CONTEXT: 2-[18F]fluoro-3-(2(S)-azetidinylmethoxy) pyridine (2-F-A-85380, abbreviated as 2-FA) is a recently developed radioligand that allows for visualization of brain alpha 4 beta 2* nicotinic acetylcholine receptors (nAChRs) with positron emission tomography (PET) scanning in humans. OBJECTIVE: To determine the effect of cigarette smoking on alpha 4 beta 2* nAChR occupancy in tobacco-dependent smokers. DESIGN: Fourteen 2-FA PET scanning sessions were performed. During the PET scanning sessions, subjects smoked 1 of 5 amounts (none, 1 puff, 3 puffs, 1 full cigarette, or to satiety [2(1/2) to 3 cigarettes]). SETTING: Academic brain imaging center. PARTICIPANTS: Eleven tobacco-dependent smokers (paid volunteers). Main Outcome Measure Dose-dependent effect of smoking on occupancy of alpha 4 beta 2* nAChRs, as measured with 2-FA and PET in nAChR-rich brain regions. RESULTS: Smoking 0.13 (1 to 2 puffs) of a cigarette resulted in 50% occupancy of alpha 4 beta 2* nAChRs for 3.1 hours after smoking. Smoking a full cigarette (or more) resulted in more than 88% receptor occupancy and was accompanied by a reduction in cigarette craving. A venous plasma nicotine concentration of 0.87 ng/mL (roughly 1/25th of the level achieved in typical daily smokers) was associated with 50% occupancy of alpha 4 beta 2* nAChRs. CONCLUSIONS: Cigarette smoking in amounts used by typical daily smokers leads to nearly complete occupancy of alpha 4 beta 2* nAChRs, indicating that tobacco-dependent smokers maintain alpha 4 beta 2* nAChR saturation throughout the day. Because prolonged binding of nicotine to alpha 4 beta 2* nAChRs is associated with desensitization of these receptors, the extent of receptor occupancy found herein suggests that smoking may lead to withdrawal alleviation by maintaining nAChRs in the desensitized state.

Ventral striatal dopamine release in response to smoking a regular vs a denicotinized cigarette.

Prior studies have demonstrated that both nicotine administration and cigarette smoking lead to dopamine (DA) release in the ventral striatum/nucleus accumbens. In tobacco-dependent individuals, smoking denicotinized cigarettes leads to reduced craving, but less pleasure, than smoking regular cigarettes. Using denicotinized cigarettes and (11)C-raclopride positron emission tomography (PET) scanning, we sought to determine if nicotine is necessary for smoking-induced DA release. Sixty-two tobacco-dependent smokers underwent (11)C-raclopride PET scanning, during which they smoked either a regular or denicotinized cigarette (double-blind).
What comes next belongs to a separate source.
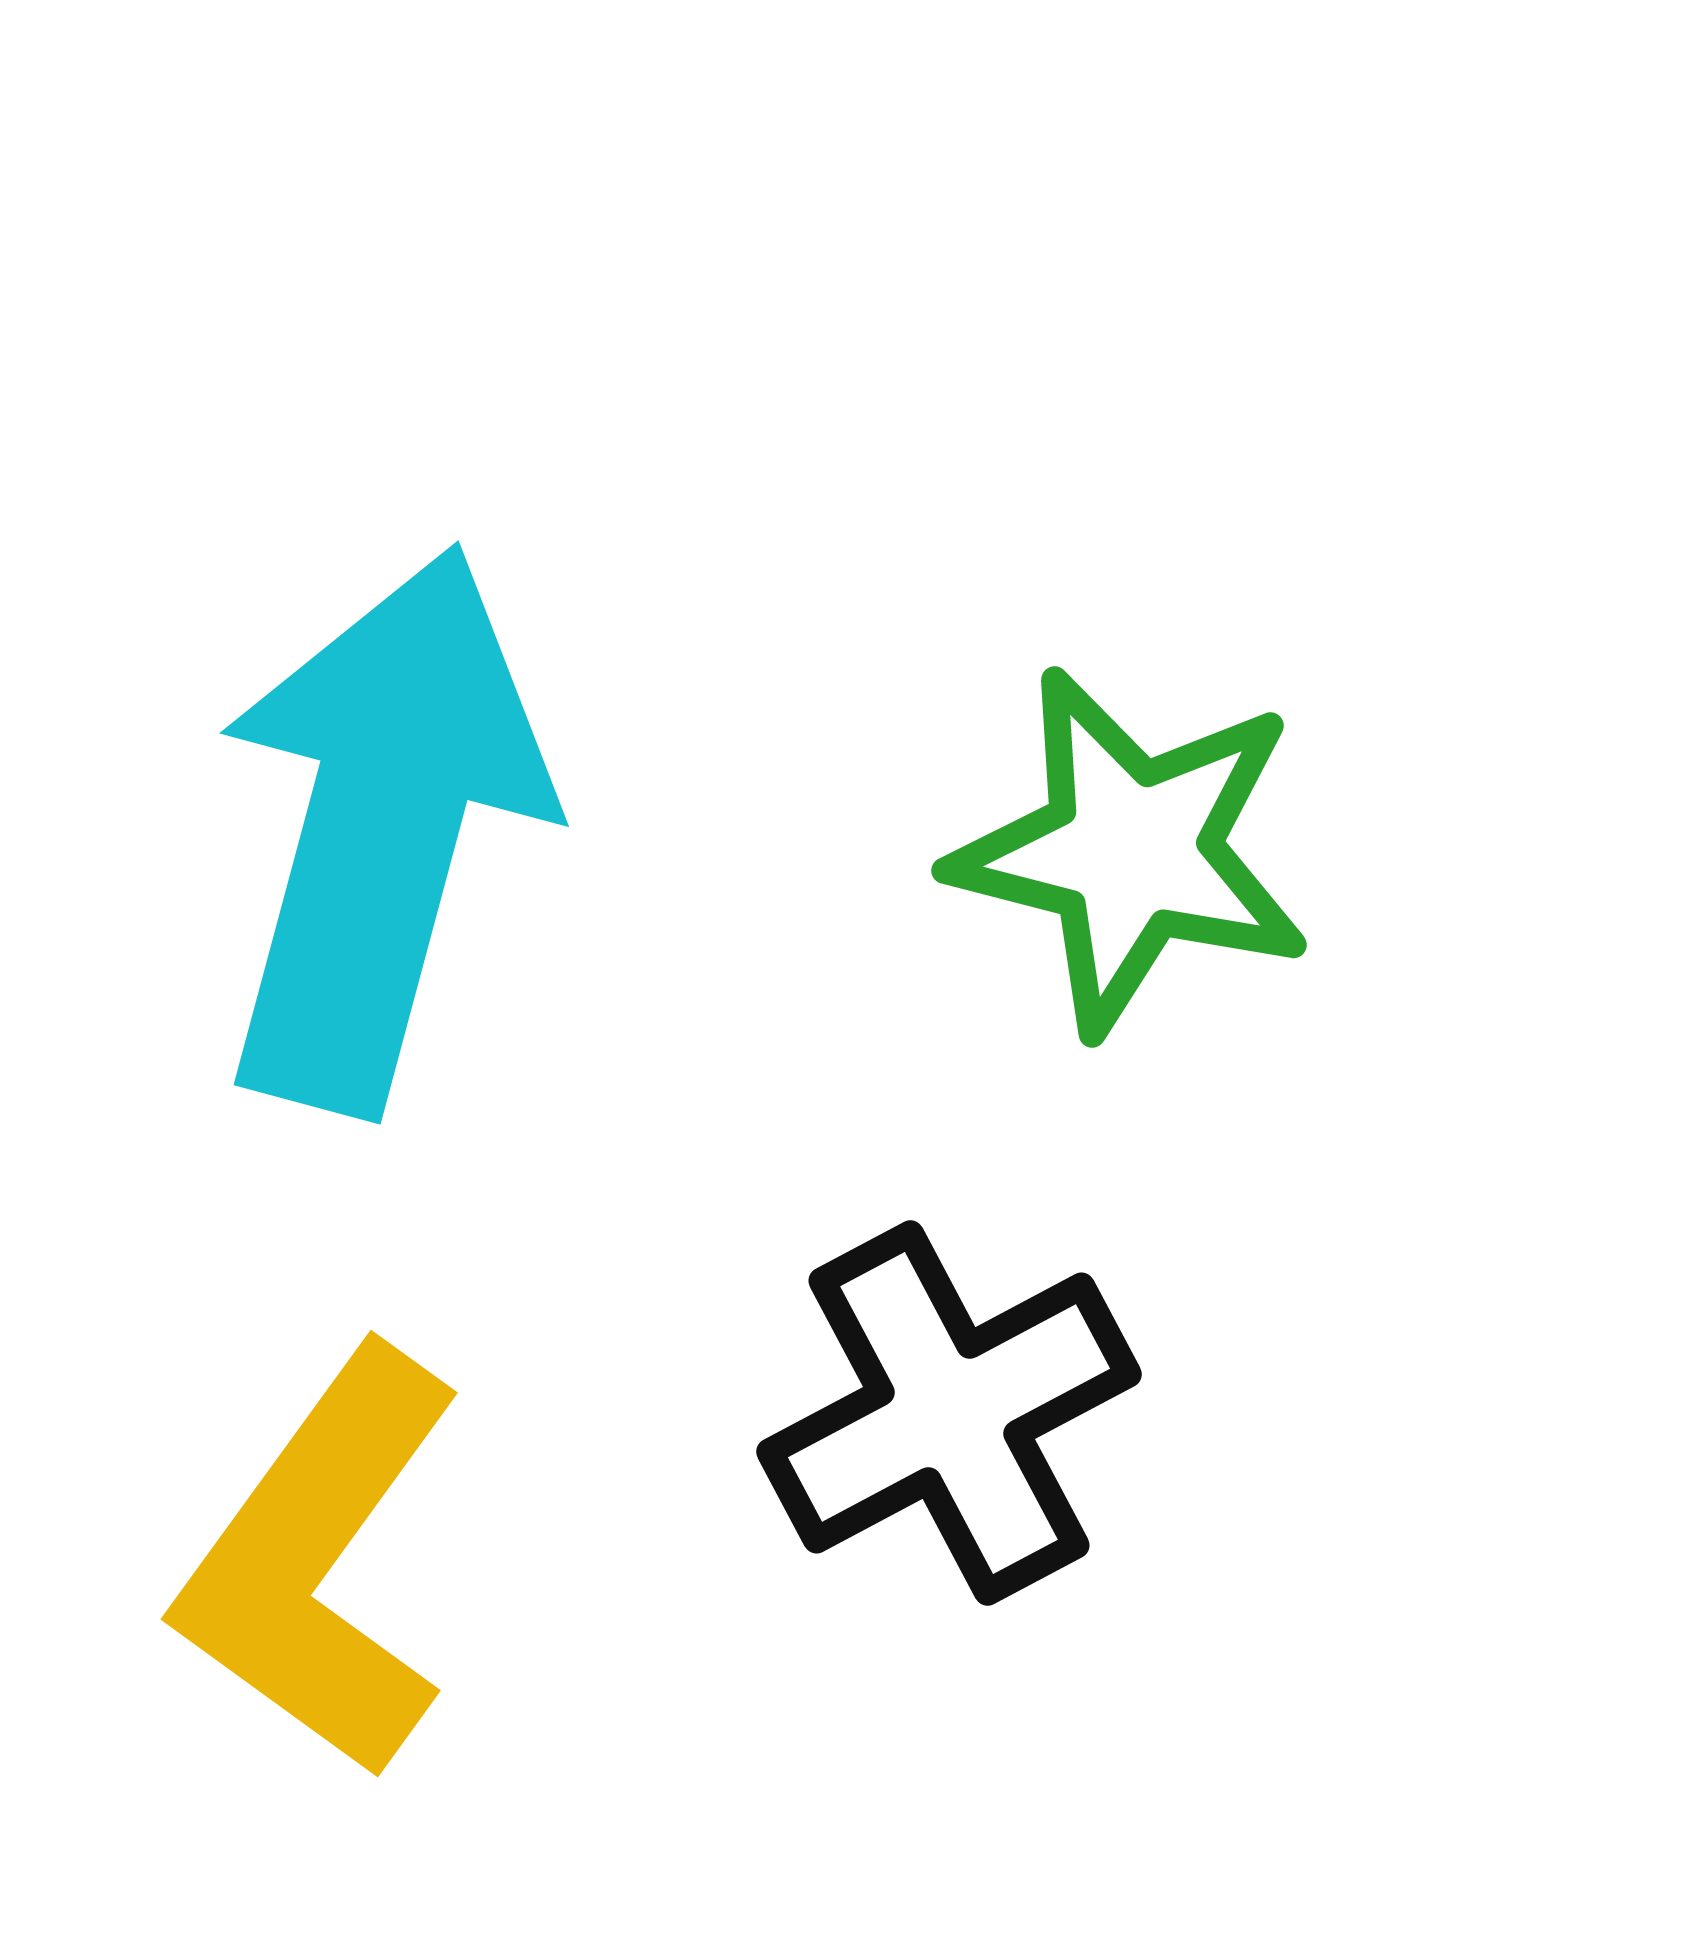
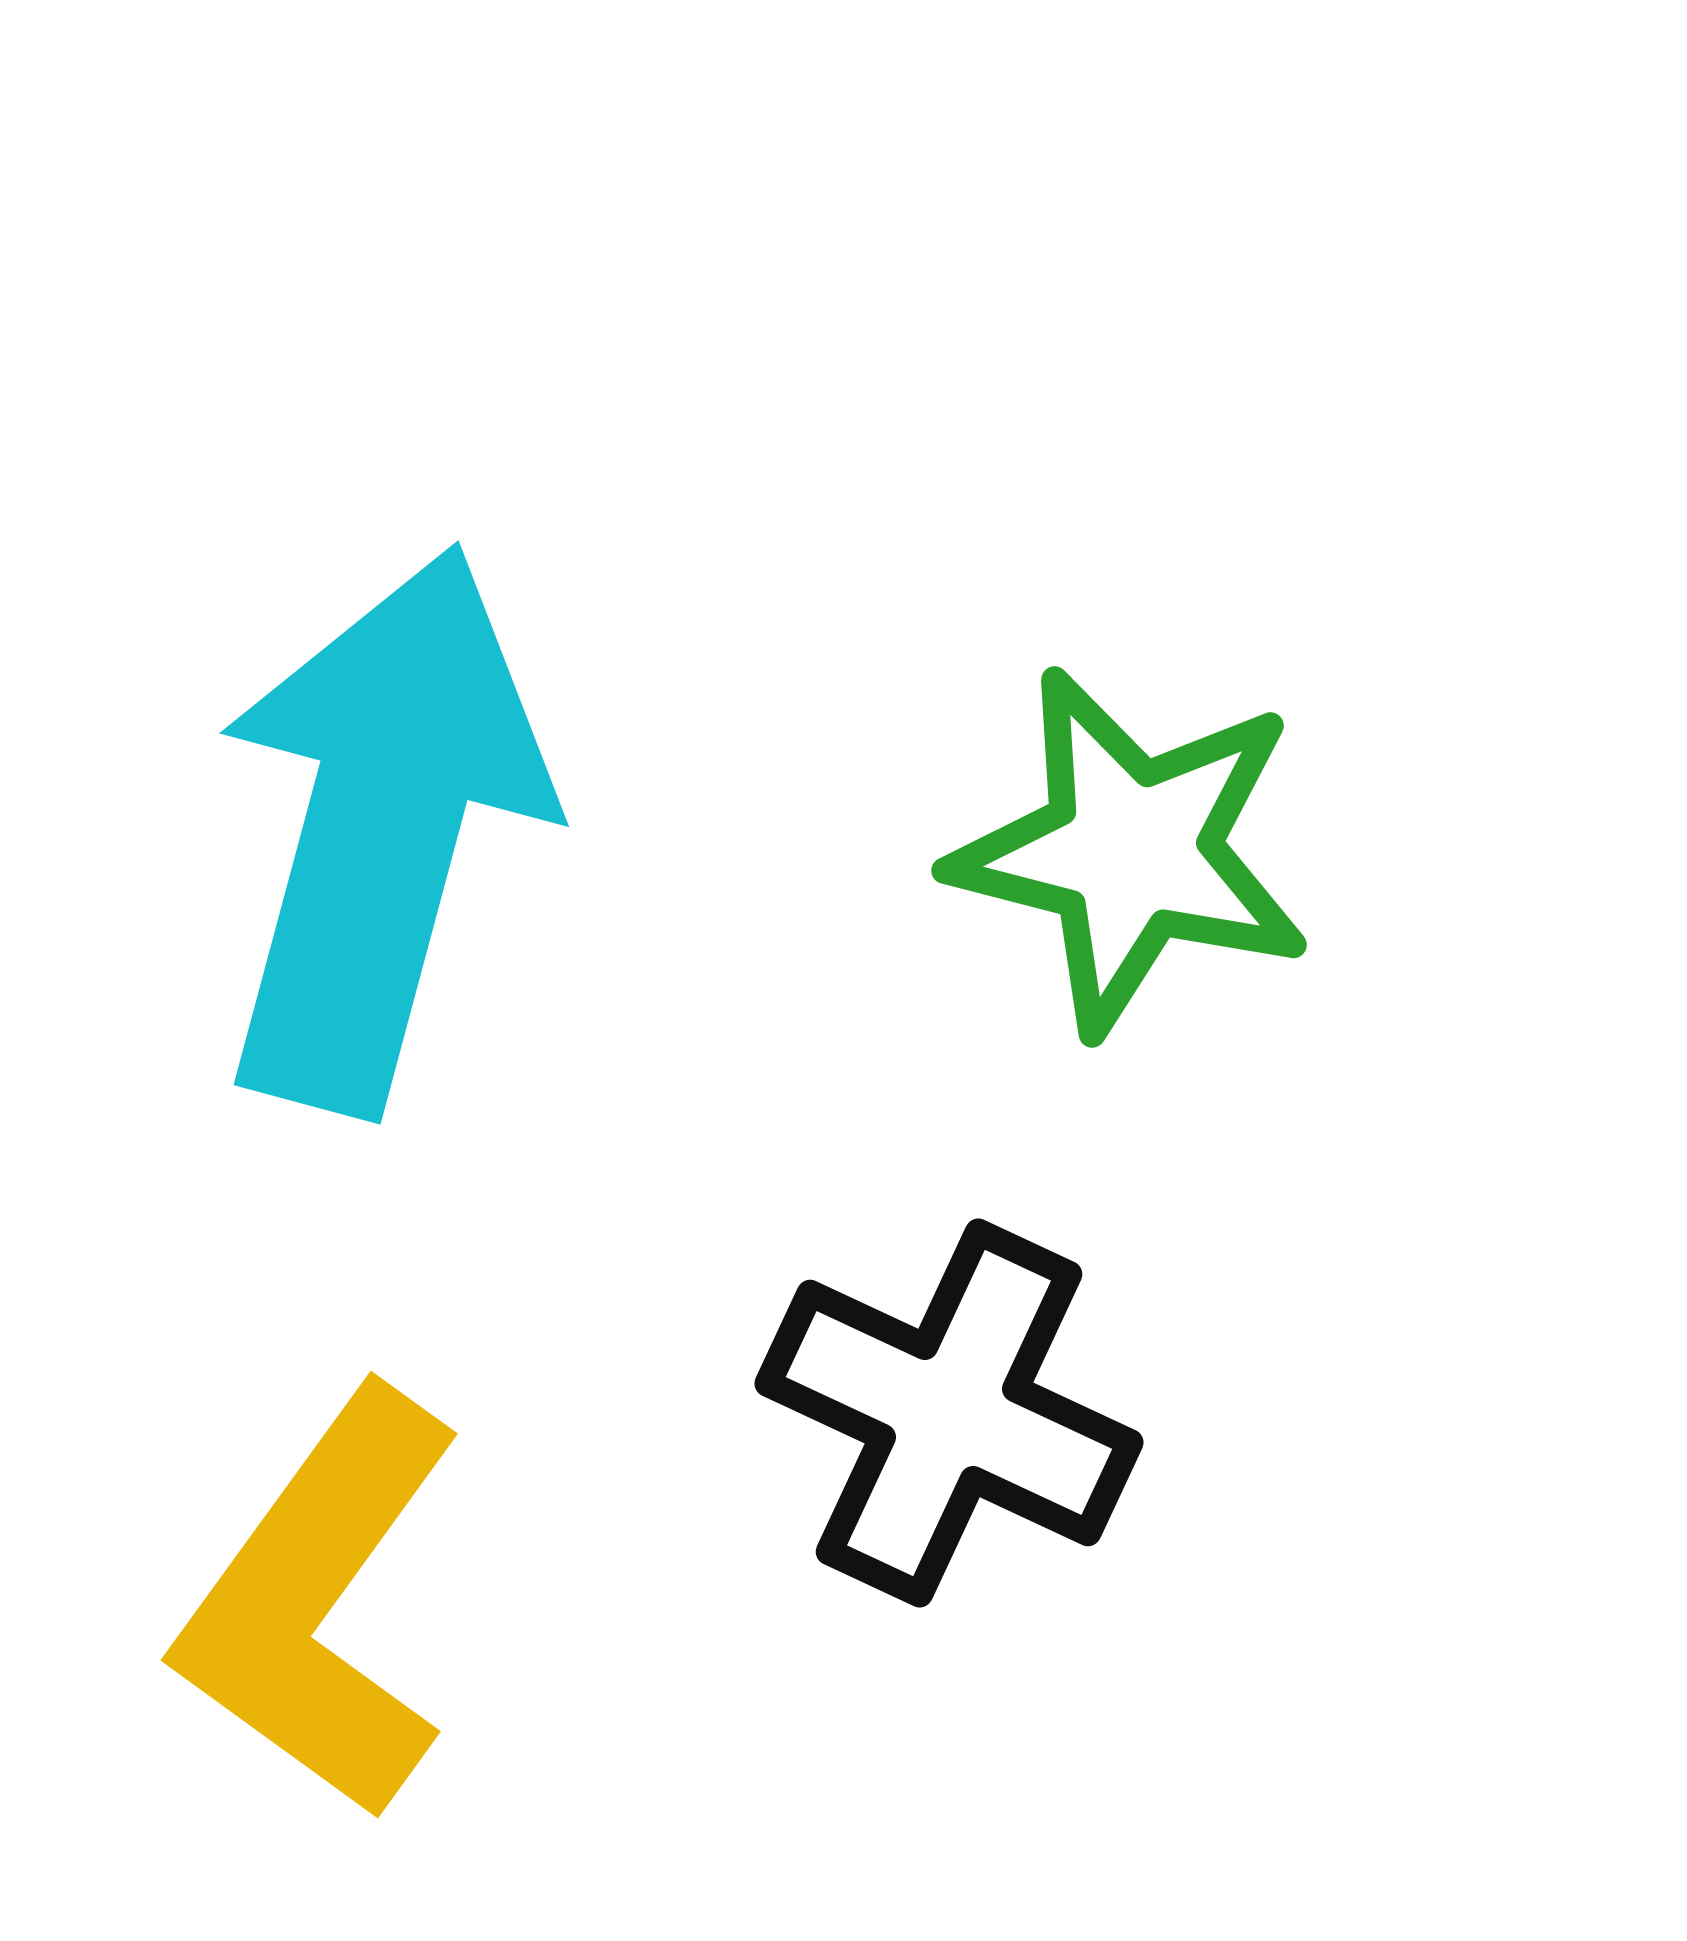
black cross: rotated 37 degrees counterclockwise
yellow L-shape: moved 41 px down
Change in (11)C-raclopride binding potential (BP) in the ventral striatum from before to after smoking was determined as an indirect measure of DA release. Cigarette craving, anxiety, and mood were monitored during scanning. Smoking a regular cigarette resulted in a significantly greater mean reduction in ventral striatal (11)C-raclopride BP than smoking a denicotinized cigarette. Although both groups had reductions in craving and anxiety with smoking, the regular cigarette group had a greater improvement in mood. For the total group, change in BP correlated inversely with change in mood, indicating that greater smoking-induced DA release was associated with more smoking-related mood improvement. Thus, nicotine delivered through cigarette smoking appears to be important for ventral striatal DA release. Study findings also suggest that mood improvement from smoking is specifically related to ventral striatal DA release.